Woman has no claim for injury suffered when stepping off elliptical machine in crowded showroom
Marcia Miller sued Dunham's after she fractured her foot while dismounting from an elliptical machine. She claimed that Dunham's created an unsafe condition by crowding the machines so closely together that she could not dismount safely. The parties agreed that the machines were located only three inches apart--too close to dismount safely. Dunham's claimed that it owed no duty to Miller because the crowded condition was an "open and obvious hazard" thereby relieving it of any duty to Miller or to eliminate the hazard.The Court of Appeals agreed with Dunham's and upheld summary disposition of Miller's claim.

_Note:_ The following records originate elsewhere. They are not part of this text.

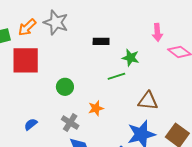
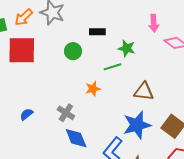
green circle: (65, 87) -> (73, 51), moved
orange star: (96, 108) -> (93, 89), moved

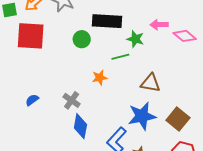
pink arrow: (154, 23) -> (159, 25), moved, turned 90
black rectangle: (97, 32) -> (107, 21), size x1.8
blue diamond: (76, 138) -> (80, 126), turned 30

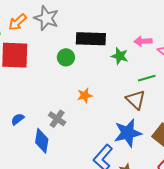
green line: (120, 57) -> (147, 78), moved
brown triangle: (150, 83) -> (136, 100), turned 35
blue diamond: (80, 126) -> (42, 141), moved

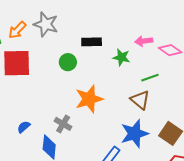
black rectangle: (91, 39) -> (92, 42), size x0.7
orange star: (85, 95) -> (89, 99), size x1.8

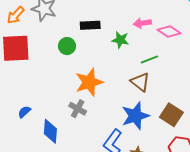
gray cross: (63, 124) -> (78, 109), moved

Since she boarded the elliptical machine without confirming that she could dismount safely, the Court held that Mi ller had relieved Dunham's of responsibility for creating the unsafe condition. The Court of Appeals held that Miller "did not take the precautions that a reasonable person would have taken if confronted [with crowded machines lacking a safe place to dismount].

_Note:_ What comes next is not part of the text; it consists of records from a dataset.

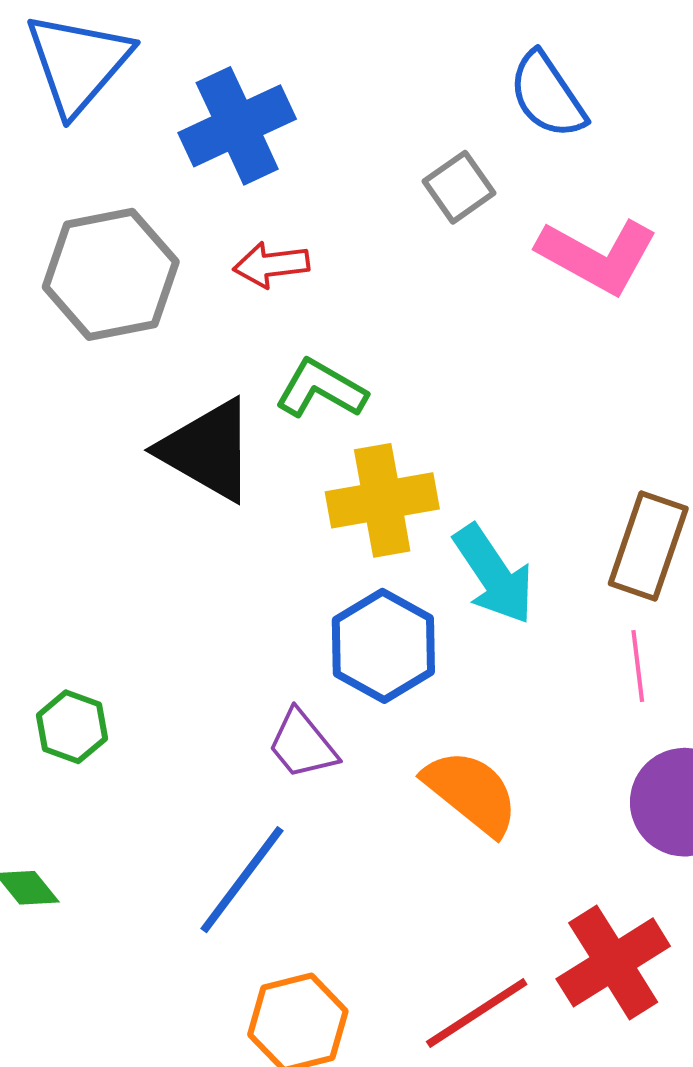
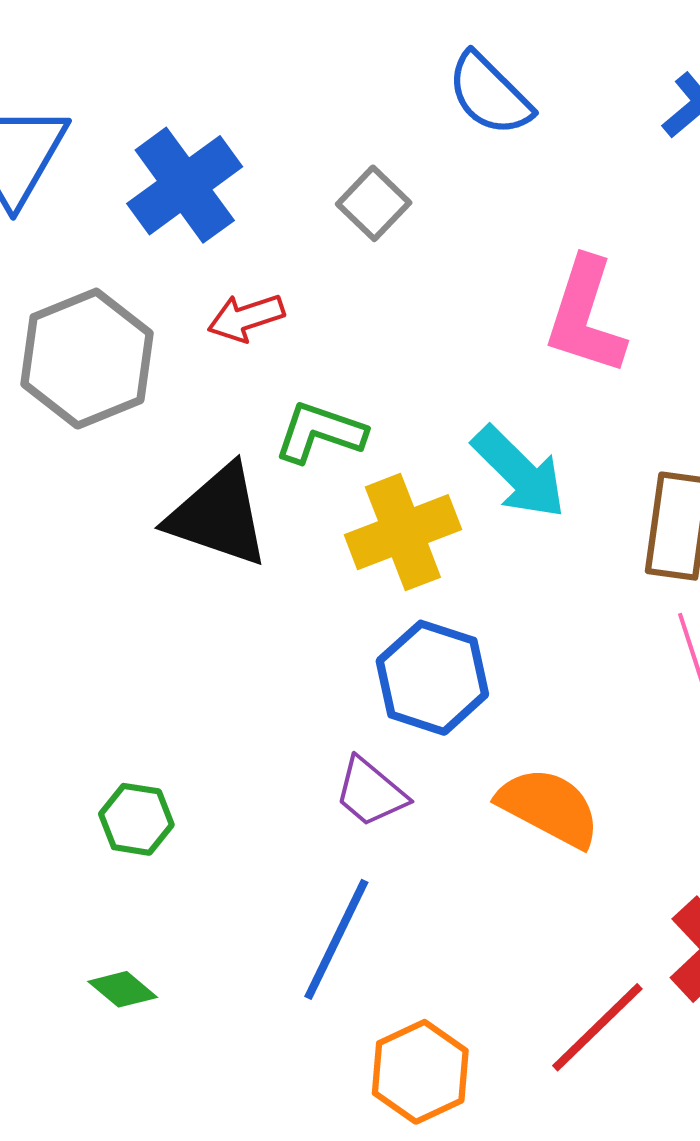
gray square: (459, 187) -> (374, 203), moved
pink L-shape: (597, 256) -> (585, 316), moved, turned 90
cyan arrow: (494, 574) -> (519, 472), moved

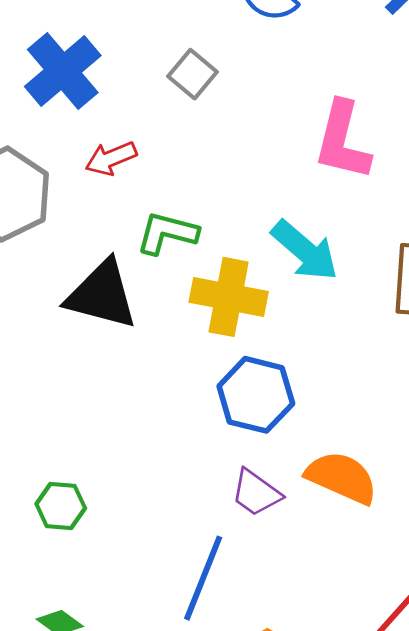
yellow cross: (403, 532) -> (229, 297), turned 36
purple trapezoid: (371, 792) -> (256, 493), moved

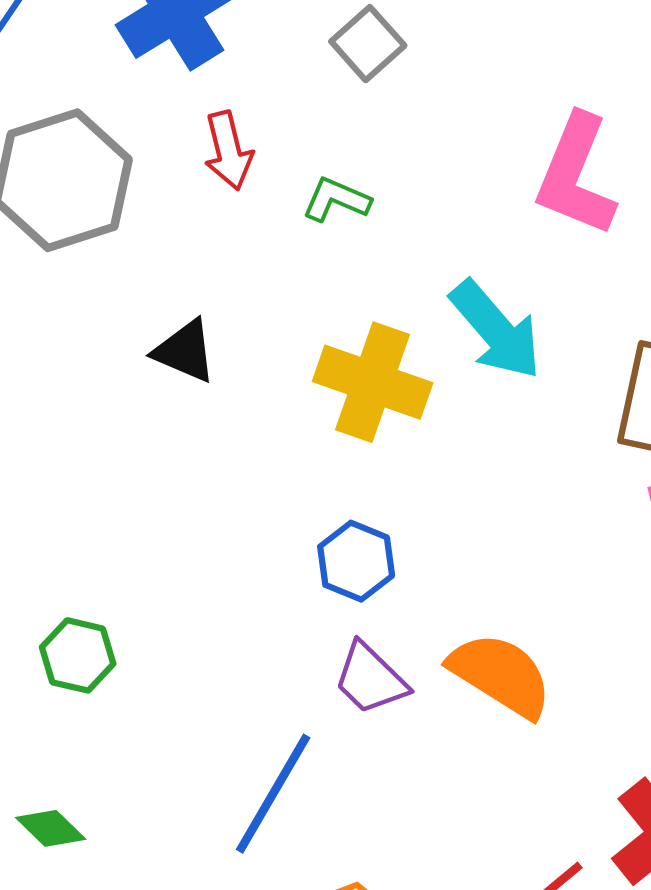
red arrow: (111, 158) -> (228, 151), turned -90
green L-shape: (167, 233) -> (336, 200), moved, size x0.7
black triangle: (102, 295) -> (185, 351), size x0.6
blue hexagon: (256, 395) -> (356, 561), moved, size x0.7

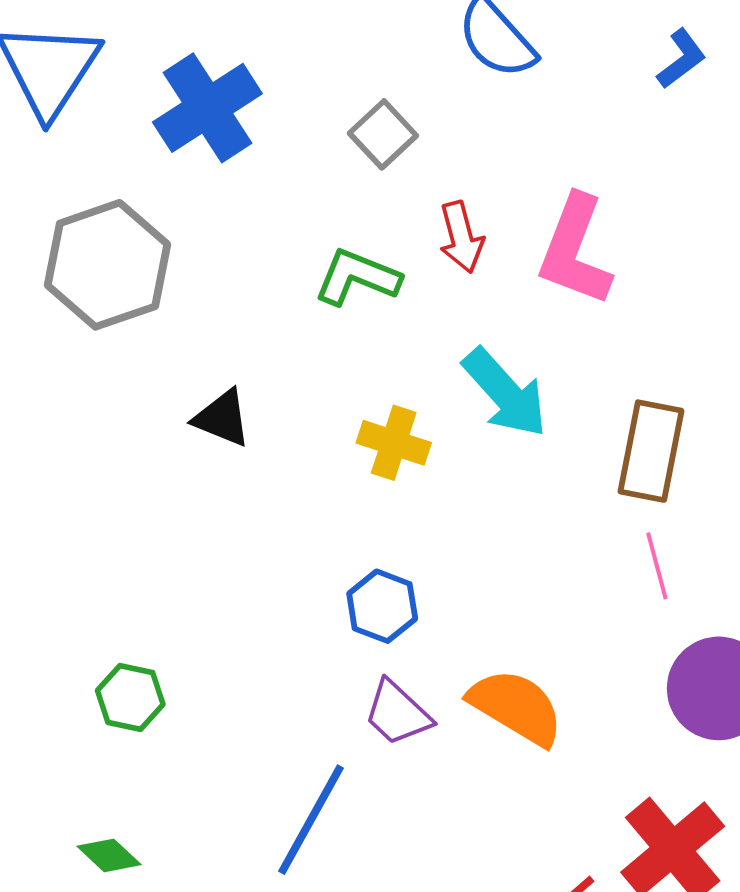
red arrow: (228, 151) -> (461, 237), moved
green L-shape: (336, 200) -> (357, 277), size x1.4
yellow cross: (373, 382) -> (394, 443), size x0.7

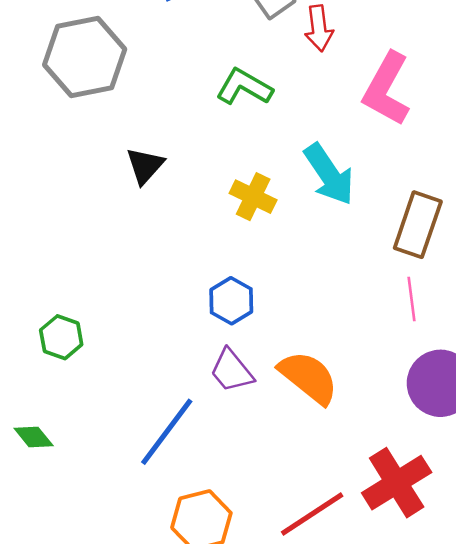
red arrow: (461, 237) -> (319, 28), moved
black triangle: (222, 418) -> (145, 166), turned 42

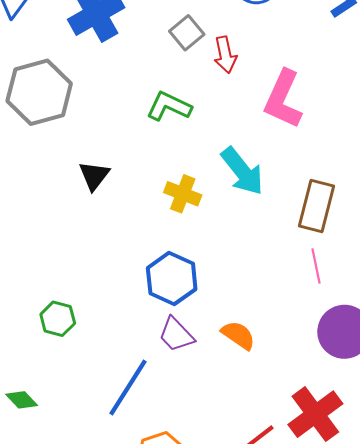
blue hexagon: (231, 301) -> (172, 279), size x1.4
green hexagon: (61, 337) -> (58, 319), moved
orange semicircle: (309, 377) -> (238, 335), size x0.7

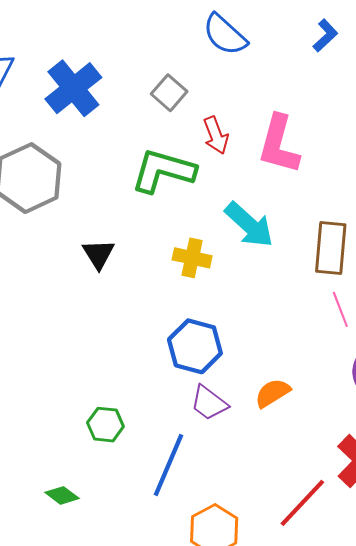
red arrow: (225, 55) -> (216, 135), moved
green L-shape: (169, 106) -> (163, 171), size x1.4
green hexagon: (58, 319) -> (105, 425), moved
orange semicircle: (238, 335) -> (273, 393), turned -57

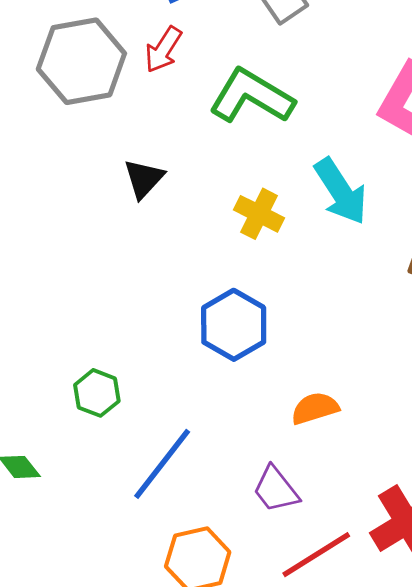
red arrow: (216, 135) -> (163, 50), moved, turned 39
purple trapezoid: (209, 403) -> (276, 489), moved

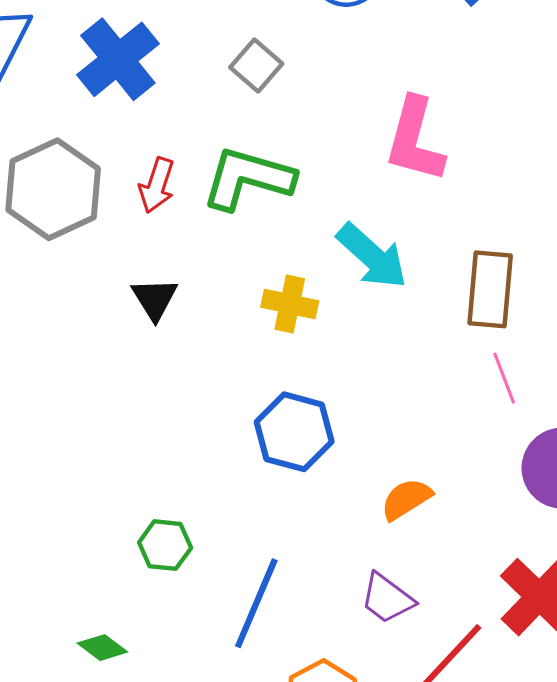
red arrow: (163, 50) -> (157, 185), moved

Historically, "what a reasonable person would do" has always been a question of fact for the jury: unfortunately, conservative jurists have, by re-defining legal duties, eliminated this historical jury trial right--despite its guarantee in the Constitution. Maybe a store shouldn't owe a duty to eliminate readily observable hazards: if that is the case, the change in who determines the "reasonableness" of behavior should be made by due process of law and not by judicial fiat.